Everything worked well for about 2 hours of engine time.
August 99 - Two weeks later, had the primary filter completely clog
up. The fuel was very cloudy and had a fair amount of precipitate.
Changed the filters again (I'm thinking of buying stock in Racor),
and drained the tank and disposed of the fuel at the local municipal
hazmat recycle station (luckily no charge). Cycled a couple of
gallons of clean fuel in to try to mix the sludge up a little, and
did a little brushing through the fuel gauge access hole. Not very
robust by any means but the fuel runs clean at this point.
So, many fuel filters and a pump later, I think I'm back on track.
Lessons? Nothing earth-shattering. Biocide at all times. Carry spare
filters and a pump. Wouldn't waste the money on the fuel cleansing
process. Remove and clean the tank every couple of years. Change the
primary and return filters every 50 hours, even if the bowl looks
clean.
J Murray "Therapy" #564
Subj: Re: [C34] Contaminated diesel Fuel
From: mark@chokey.mo.md.us (Mark Sienkiewicz)

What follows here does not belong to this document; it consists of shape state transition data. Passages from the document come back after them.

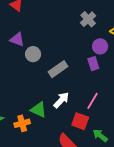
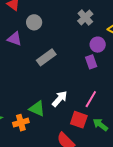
gray circle: (33, 54) -> (34, 22), moved
gray rectangle: (58, 69) -> (46, 57), moved
green arrow: (100, 136) -> (100, 125), moved

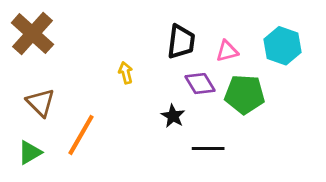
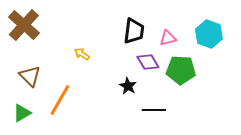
yellow arrow: (126, 73) -> (82, 54), moved, turned -42

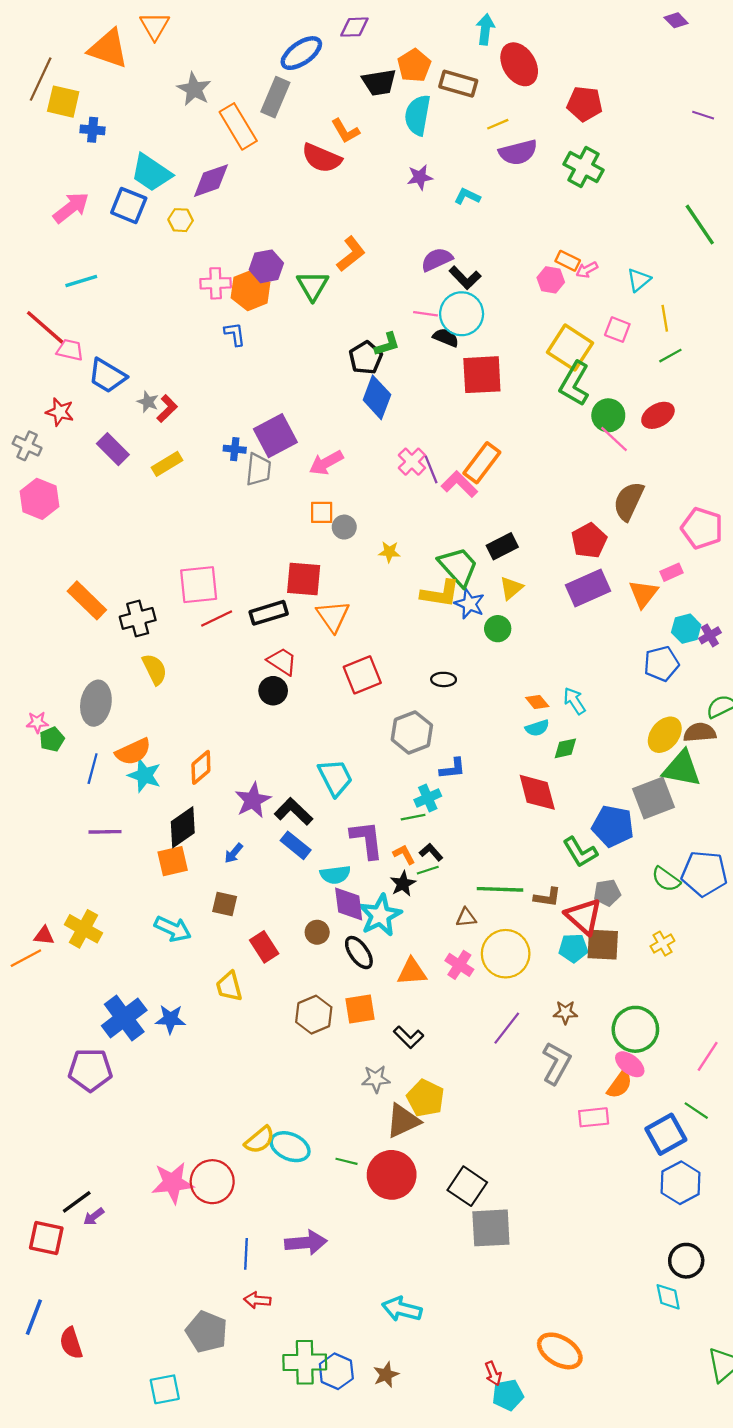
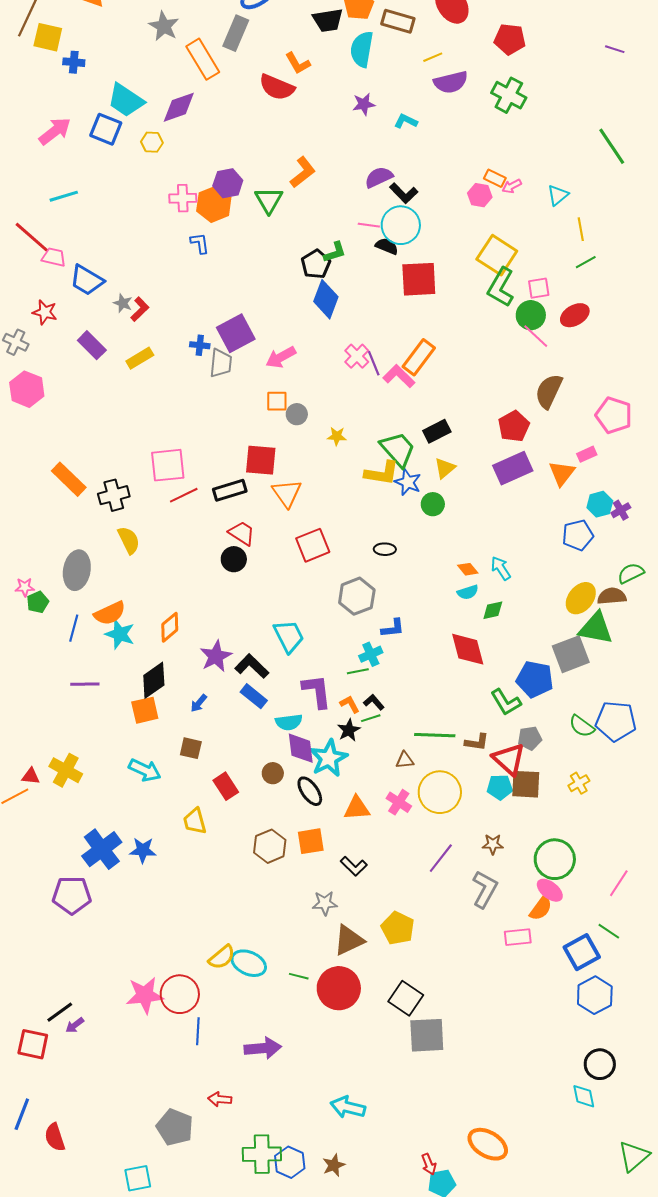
pink square: (617, 330) -> (539, 288), moved, turned -30
yellow pentagon: (425, 1098) -> (398, 928), moved
blue line: (246, 1254) -> (198, 1031), moved

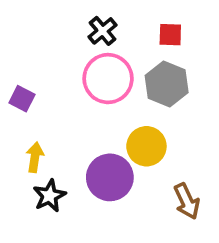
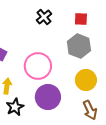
pink circle: (108, 79) -> (38, 66), moved
yellow circle: (146, 146) -> (86, 80), moved

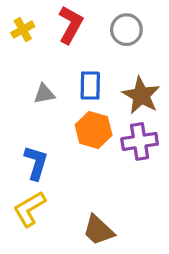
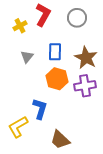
yellow cross: (23, 30) -> (20, 26), moved
gray triangle: (44, 94) -> (27, 57), turned -40
blue L-shape: (36, 163) -> (40, 109), moved

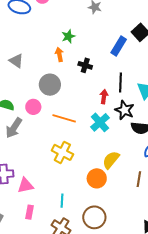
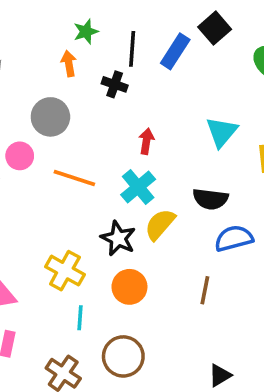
black line: (121, 82) -> (132, 49), moved
black star: (125, 110) -> (118, 238), moved
yellow cross: (62, 152) -> (65, 271), moved
yellow semicircle: (111, 160) -> (160, 224), moved
cyan line: (62, 201) -> (80, 318), moved

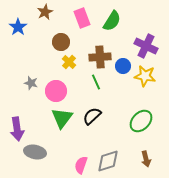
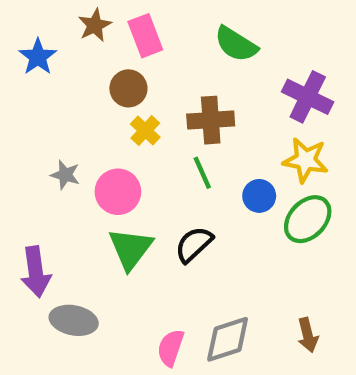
pink rectangle: (82, 18) -> (145, 36), moved
green semicircle: (112, 21) -> (236, 44), turned 90
blue circle: (123, 66) -> (259, 196), moved
green ellipse: (141, 121) -> (308, 219), moved

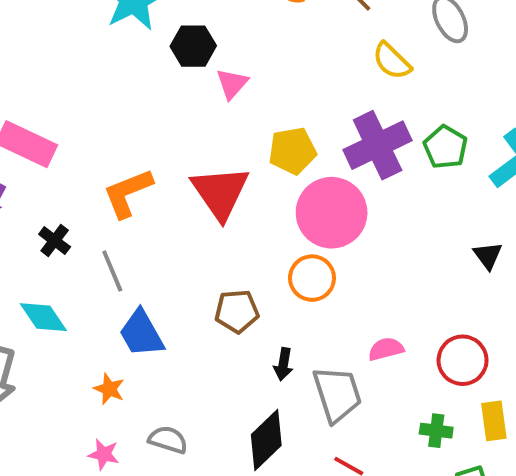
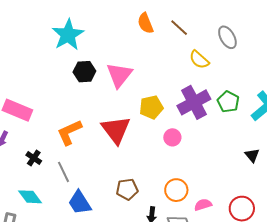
black hexagon: (193, 46) -> (84, 72), moved
pink triangle: (232, 84) -> (119, 75), size x1.6
pink circle: (332, 213) -> (172, 137), size x0.5
orange circle: (312, 278) -> (176, 190), moved

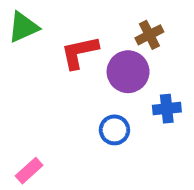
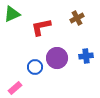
purple circle: (128, 72) -> (57, 58), moved
blue circle: (114, 130) -> (35, 67), moved

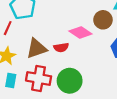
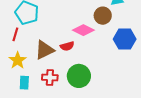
red cross: (39, 78) -> (50, 77), size x0.7

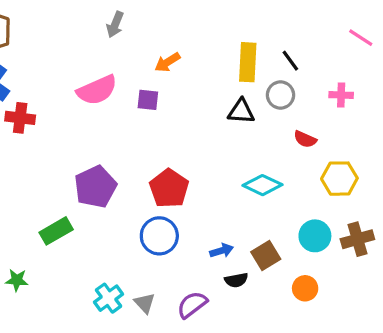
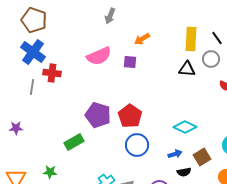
cyan diamond: (262, 185) -> (185, 127), moved
purple pentagon: (95, 187) -> (98, 115), turned -30
red pentagon: (169, 188) -> (130, 116), moved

I don't know about "best" method, but here's my story:
I think the fuel in my tank was contaminated when I bought the boat.
It had fuel problems at the survey, and the broker had a mechanic
"fix" it by a method that I would (with hindsight)

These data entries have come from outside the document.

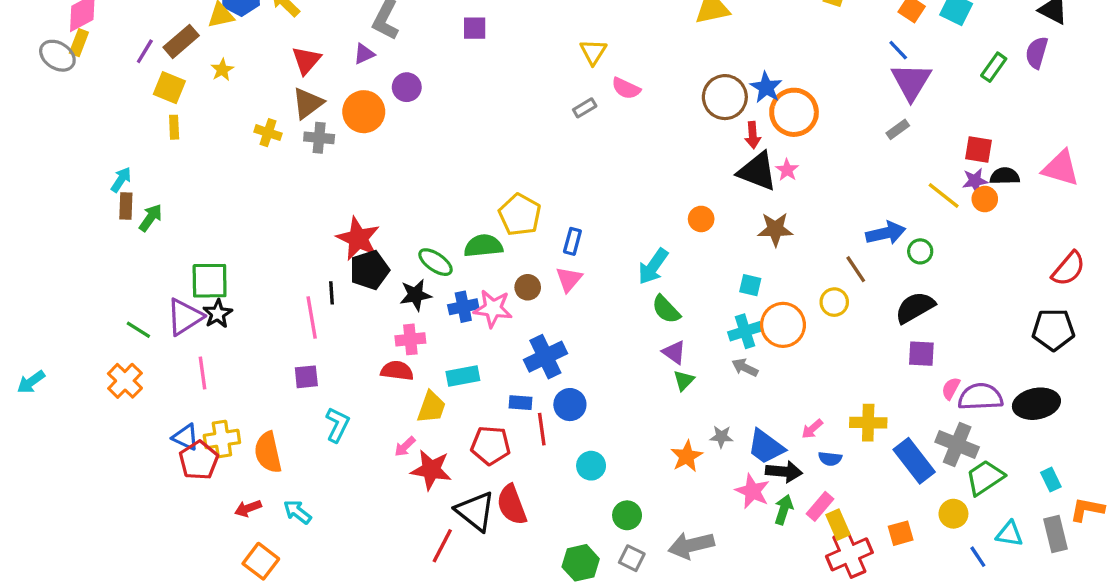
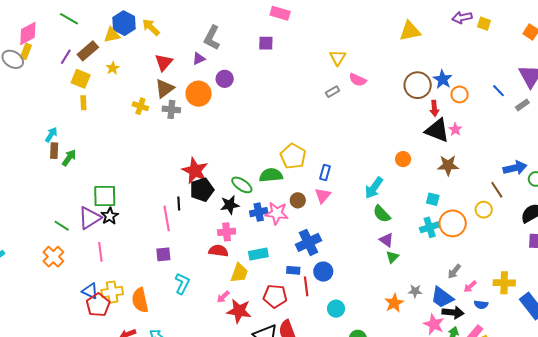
blue line: (898, 50) -> (499, 91), moved
orange circle: (794, 112) -> (460, 94), size x0.6
gray arrow: (745, 368) -> (454, 271), moved, turned -77

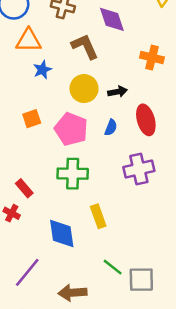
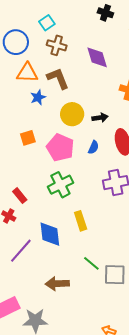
brown L-shape: (85, 46) -> (58, 78), moved
green cross: (73, 174) -> (60, 185), turned -30
purple line: (27, 272) -> (21, 251), moved

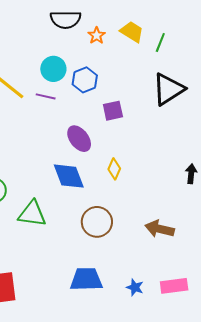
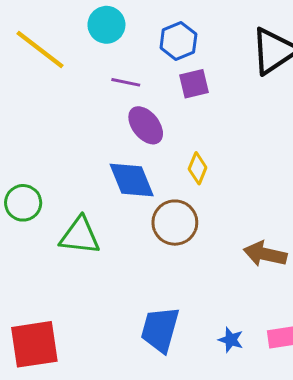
blue hexagon: (85, 80) -> (178, 41), moved
purple line: (46, 96) -> (126, 82), moved
brown circle: (97, 222) -> (175, 223), moved
blue trapezoid: (86, 279) -> (160, 329), turned -72

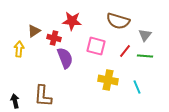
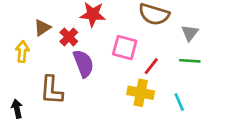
red cross: (54, 38) -> (69, 37), turned 32
red line: (125, 51) -> (151, 66), moved
brown L-shape: (43, 96) -> (52, 90), moved
black arrow: (15, 101) -> (17, 109), moved

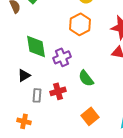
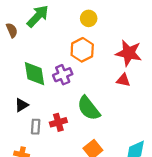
purple cross: (62, 57) -> (63, 75), moved
green semicircle: (86, 78) -> (89, 108), size x1.4

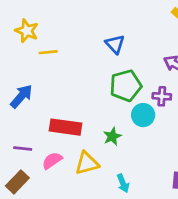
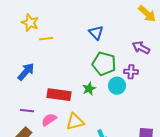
green pentagon: (126, 86) -> (104, 64), turned 30
green star: (112, 136) -> (89, 89), moved

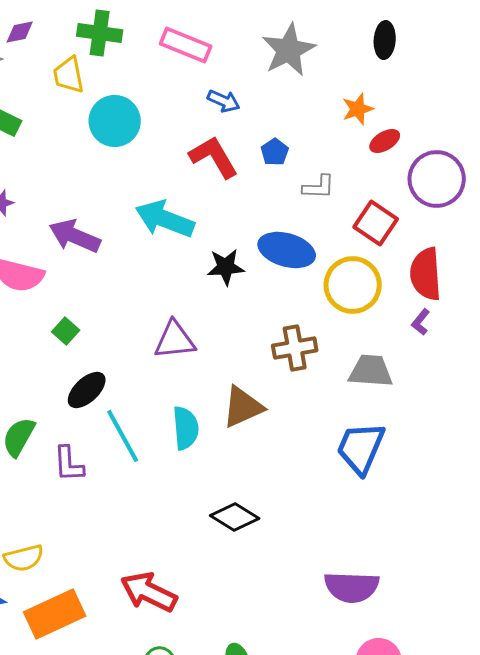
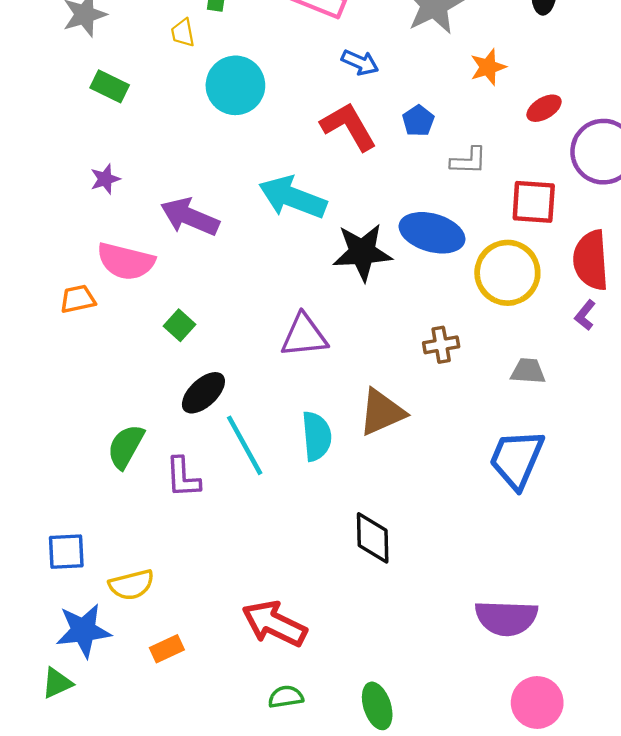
yellow trapezoid: (69, 75) -> (183, 33), size x0.7
orange star: (358, 109) -> (488, 67), moved
red square: (376, 223) -> (534, 202), turned -30
black star: (226, 267) -> (362, 252), size x1.4
brown cross: (295, 348) -> (441, 345), size x0.7
gray trapezoid: (371, 371) -> (528, 371), size x0.7
black diamond: (235, 517) -> (373, 538), turned 57
orange rectangle: (55, 614) -> (167, 649), size x0.5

describe as "covering up the problem". He moved the fuel
pump ahead of the Racor filter, so it was blowing through the filter
instead of sucking. For winter storage, I did put in fuel treatment
and another 5 gallons or so to top up the tank. It always ran a
little rough, but was at least working until one day I was motoring
along in a bit of chop and the engine stalled. Ok, so it's a sail
boat - we can still get home, right?
I had a mechanic come out and change all the filters, which helped
for a day or two. Then it got clogged up again, and the idle speed
dropped too low to sustain the engine.
I considered having the fuel polished, but I had really had enough
of engine problems. I took it to have the tank steam cleaned. To
steam clean the tank, they empty it out and blow superheated steam
through it. The heat of the steam helps to melt any semi-solid gunk
that may be there. This, plus the force of the steam, gets it a lot
cleaner than just sucking the fuel out through the filler hole. The
place that did the work normally polishes the fuel and puts it back
in the tank when you're done, because that is cheaper than disposing
of the contaminated fuel (which is a hazardous waste).

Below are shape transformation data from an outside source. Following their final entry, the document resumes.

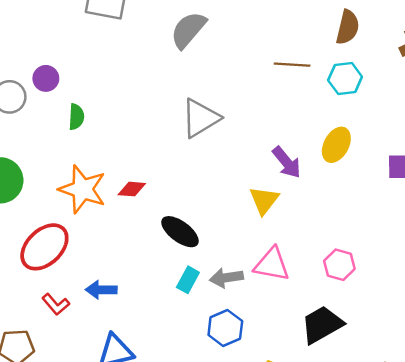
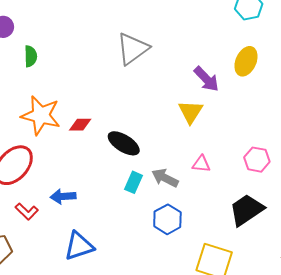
red diamond: (132, 189) -> (80, 125), moved
pink triangle: (272, 264) -> (201, 164), size x0.6
gray arrow: (226, 278) -> (165, 178), turned 40

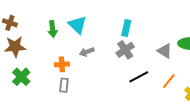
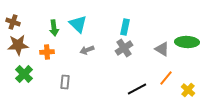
orange cross: (62, 64) -> (47, 52), moved
black line: (139, 77) -> (137, 89), moved

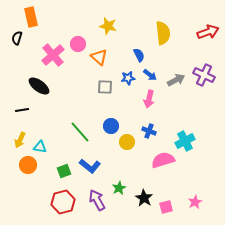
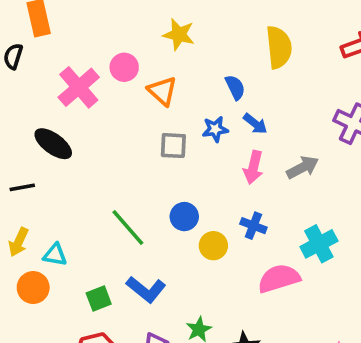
gray arrow: (176, 80) -> (303, 167), moved

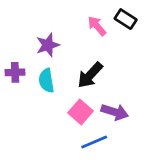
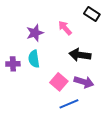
pink arrow: (97, 26) -> (65, 28), moved
purple cross: (15, 72) -> (13, 64), moved
black arrow: (90, 75) -> (80, 55), moved, turned 55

When I picked up the boat, he told me that it was so bad that they
discarded about 10 gallons (i.e. more than half a tank) of fuel
because they couldn't get it to run through their filters.
Because I have had such a bad time with fuel contamination (and
because I know what they eventually found in the tank), I'm glad I
had it steam cleaned instead of just pumped out and filtered. It was
pretty expensive, though, at over $400. I guess I could have
replaced the fuel tank myself for that much, but then what am I
going to do with 10 gallons of liquid hazardous waste and the old
fuel tank?
b.t.w. I am not having good experiences with boat mechanics. The
brokers mechanic rearranged the fuel system into a sequence that the
engine manufacturer specifically warns against. That is, pump-racor-filter,
instead of racor-pump-filter. The guy who changed my oil filters
took over 2 weeks to get to it, and when he did, he used the head
and didn't flush it. The place that did the steam cleaning didn't
change the fuel filters (though I explicitly told them to), and they
billed me for the wrong amount because some mechanic had not
reported his hours in time. When they sent me the corrected itemized
hours, it showed that all work on my boat began at midnight and
typically ended between 1:45 and 2:30 AM. As you can imagine, I'm
not amused, but at least the problem seems to be fixed now and I'm
happy about that.
Subj: RE: [C34] Contaminated diesel Fuel
From: holder@unixg.ubc.ca (Holder)
I had a lot of problem with water and algae in the fuel system about
two years ago until I replaced the standard plastic fuel filler deck
fittings with good quality stainless steel fittings. Basically the
problem was that the plastic screw in caps fractured at the bottom.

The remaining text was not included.